In [55]:
import pandas as pd

translations = pd.read_csv('data/pt-en.tsv', delimiter='\t', encoding='utf-8', header=None)
translations = translations[[1, 3]].rename(columns={1: 'pt', 3: 'en'})
translations = translations.dropna()

translations = translations[translations['pt'].str.split().apply(len) <= 10]
translations = translations[translations['en'].str.split().apply(len) <= 10]

translations


Unnamed: 0,pt,en
0,Uma menina chorando abriu a porta.,A crying girl opened the door.
1,Vamos tentar alguma coisa!,Let's try something.
2,Preciso ir dormir.,I have to go to sleep.
3,Preciso ir dormir.,I need to go to sleep.
4,O sinal '&' significa 'e'.,The sign '&' stands for 'and'.
...,...,...
295629,Somos da França.,We're from France.
295630,Nós somos da França.,We're from France.
295631,Tom está apenas se divertindo.,Tom is just having fun.
295632,Ele faleceu? Eu nem sabia que ele estava doente!,He's dead? I didn't even know he was sick!


Just following the step-by-step [tutorial from Tokenizers library](https://huggingface.co/docs/tokenizers/pipeline#all-together-a-bert-tokenizer-from-scratch) for creating a Bert tokenizer on our corpus

In [None]:
from tokenizers import Tokenizer, normalizers, decoders
from tokenizers.models import WordPiece
from tokenizers.normalizers import NFD, Lowercase, StripAccents
from tokenizers.pre_tokenizers import Whitespace
from tokenizers.processors import TemplateProcessing
from tokenizers.trainers import WordPieceTrainer

def create_tokenizer():
    bert_tokenizer = Tokenizer(WordPiece(unk_token="[UNK]"))
    bert_tokenizer.normalizer = normalizers.Sequence([NFD(), Lowercase(), StripAccents()])
    bert_tokenizer.pre_tokenizer = Whitespace() # Splitting by whitespace and punctuations

    bert_tokenizer.post_processor = TemplateProcessing(
        single="[CLS] $A [SEP]",
        pair="[CLS] $A [SEP] $B:1 [SEP]:1",
        special_tokens=[
            ("[CLS]", 1),
            ("[SEP]", 2),
        ],
    )

    bert_tokenizer.decoder = decoders.WordPiece()

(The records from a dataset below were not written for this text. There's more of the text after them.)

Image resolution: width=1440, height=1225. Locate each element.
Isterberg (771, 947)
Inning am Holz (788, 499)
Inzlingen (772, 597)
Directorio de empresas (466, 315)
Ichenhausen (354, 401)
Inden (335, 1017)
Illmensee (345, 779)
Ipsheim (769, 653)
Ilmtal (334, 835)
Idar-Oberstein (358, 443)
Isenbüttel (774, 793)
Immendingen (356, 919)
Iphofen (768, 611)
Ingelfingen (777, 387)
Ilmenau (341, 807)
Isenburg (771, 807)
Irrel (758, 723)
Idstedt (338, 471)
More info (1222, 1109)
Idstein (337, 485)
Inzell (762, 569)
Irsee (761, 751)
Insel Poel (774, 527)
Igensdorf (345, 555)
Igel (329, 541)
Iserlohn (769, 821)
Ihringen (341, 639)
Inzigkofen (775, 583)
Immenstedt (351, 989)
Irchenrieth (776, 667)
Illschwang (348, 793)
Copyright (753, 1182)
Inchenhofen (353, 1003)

    trainer = WordPieceTrainer(vocab_size=30522, special_tokens=["[UNK]", "[CLS]", "[SEP]", "[PAD]", "[MASK]"])
    return bert_tokenizer, trainer

pt_tokenizer, pt_trainer = create_tokenizer()
en_tokenizer, en_trainer = create_tokenizer()

pt_tokenizer.train_from_iterator(translations['pt'], pt_trainer)
en_tokenizer.train_from_iterator(translations['en'], en_trainer)

In [71]:
output = pt_tokenizer.encode("Oi, como vai?")
print(output.ids)

pt_tokenizer.decode(output.ids)

[1, 3166, 14, 313, 317, 32, 2]


'oi, como vai?'

In [73]:
output = en_tokenizer.encode("Hi, how are you?")
print(output.ids)

en_tokenizer.decode(output.ids)

[1, 2596, 16, 272, 207, 152, 34, 2]


'hi, how are you?'

In [74]:
# Now, lets save our tokenizers

pt_tokenizer.save('data/pt-tokens.json')
en_tokenizer.save('data/en-tokens.json')